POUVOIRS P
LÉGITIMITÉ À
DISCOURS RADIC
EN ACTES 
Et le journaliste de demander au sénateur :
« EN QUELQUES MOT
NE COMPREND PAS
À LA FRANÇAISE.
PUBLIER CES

==

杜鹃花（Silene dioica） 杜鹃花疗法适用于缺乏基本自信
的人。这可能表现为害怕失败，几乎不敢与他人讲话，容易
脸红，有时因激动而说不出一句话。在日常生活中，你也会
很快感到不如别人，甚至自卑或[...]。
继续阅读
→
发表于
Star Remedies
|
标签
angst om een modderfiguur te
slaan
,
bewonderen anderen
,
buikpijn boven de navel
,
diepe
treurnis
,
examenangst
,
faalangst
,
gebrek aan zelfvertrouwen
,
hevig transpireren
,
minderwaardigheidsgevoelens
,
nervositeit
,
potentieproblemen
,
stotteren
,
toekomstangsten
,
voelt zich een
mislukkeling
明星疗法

* * *

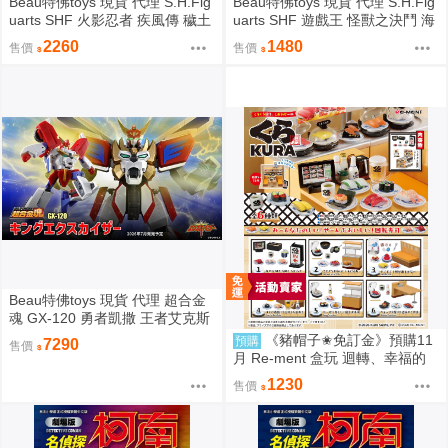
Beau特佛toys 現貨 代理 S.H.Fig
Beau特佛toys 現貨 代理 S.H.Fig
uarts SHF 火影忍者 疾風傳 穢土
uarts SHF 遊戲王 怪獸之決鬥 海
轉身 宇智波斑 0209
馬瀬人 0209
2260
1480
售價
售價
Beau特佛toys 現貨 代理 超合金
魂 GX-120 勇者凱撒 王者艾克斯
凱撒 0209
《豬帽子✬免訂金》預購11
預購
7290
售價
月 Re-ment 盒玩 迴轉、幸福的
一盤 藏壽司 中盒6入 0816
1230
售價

» REQUIRED WORK
Every line of the listing that includes the word "uarts" belongs in the answer.

» RESPONSE TO THIS TASK
uarts SHF 火影忍者 疾風傳 穢土
uarts SHF 遊戲王 怪獸之決鬥 海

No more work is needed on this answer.